The performance of MapTR is validated using the nuScenes dataset, widely recognized within the autonomous driving research community. The results are notable; MapTR-nano achieves real-time inference speeds of 25.1 FPS on an RTX 3090 while surpassing state-of-the-art methods by 5.0 mAP using purely camera-based approaches. When juxtaposed with multi-modality methods, MapTR-nano still holds an edge with faster inference speeds and comparable mAP improvements. MapTR-tiny furthers this achievement, reporting a 13.5 mAP gain and three times faster inference speeds than leading alternatives.

Implications and Future Directions

MapTR's efficiency and accuracy underscore its potential application value in real-world autonomous driving systems.
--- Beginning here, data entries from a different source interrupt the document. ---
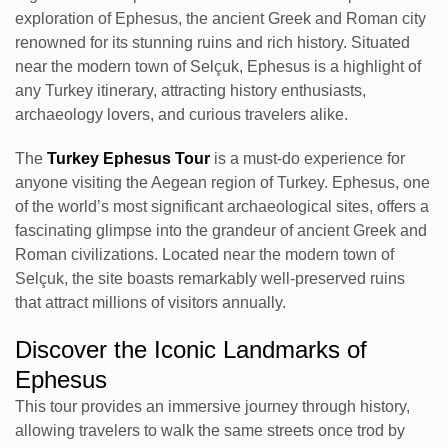
exploration of Ephesus, the ancient Greek and Roman city
renowned for its stunning ruins and rich history. Situated
near the modern town of Selçuk, Ephesus is a highlight of
any Turkey itinerary, attracting history enthusiasts,
archaeology lovers, and curious travelers alike.
The
Turkey Ephesus Tour
is a must-do experience for
anyone visiting the Aegean region of Turkey. Ephesus, one
of the world’s most significant archaeological sites, offers a
fascinating glimpse into the grandeur of ancient Greek and
Roman civilizations. Located near the modern town of
Selçuk, the site boasts remarkably well-preserved ruins
that attract millions of visitors annually.
Discover the Iconic Landmarks of
Ephesus
This tour provides an immersive journey through history,
allowing travelers to walk the same streets once trod by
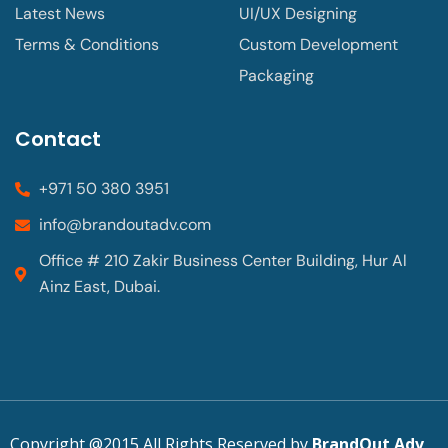
Latest News
UI/UX Designing
Terms & Conditions
Custom Development
Packaging
Contact
+971 50 380 3951
info@brandoutadv.com
Office # 210 Zakir Business Center Building, Hur Al
Ainz East, Dubai.
Copyright @2015 All Rights Reserved by
BrandOut Adv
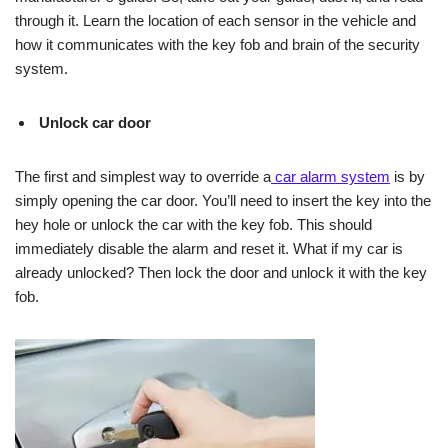
through it. Learn the location of each sensor in the vehicle and
how it communicates with the key fob and brain of the security
system.
Unlock car door
The first and simplest way to override a
car alarm system
is by
simply opening the car door. You’ll need to insert the key into the
hey hole or unlock the car with the key fob. This should
immediately disable the alarm and reset it. What if my car is
already unlocked? Then lock the door and unlock it with the key
fob.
As a component that can enhance the creation of robust, real-time HD maps, it potentially reduces reliance on extensive offline processes, thus lowering costs and simplifying maintenance operations.

From a theoretical perspective, the permutation-equivalent framework could have broader applications beyond HD map construction. Dealing with representational ambiguity is a common challenge in computer vision and other domains involving sequential data. Thus, future research could explore the adaptability of this approach across different types of neural architectures and tasks.

Moreover, the demonstrated combination of high accuracy and low latency paves the way for exploring extensions involving different sensor modalities. While this paper highlights achievements with camera inputs, the inclusion of LiDAR or radar data could further enhance map robustness, especially in challenging environmental conditions.

Conclusion

MapTR represents a significant step forward in the efficient online construction of vectorized HD maps for autonomous vehicles. Its innovative modeling approach and hierarchical processing make it a promising addition to the toolkit for building robust environmental perception systems. Future work could expand on these findings, exploring integration with other sensor technologies and broader applications in intelligent transportation systems.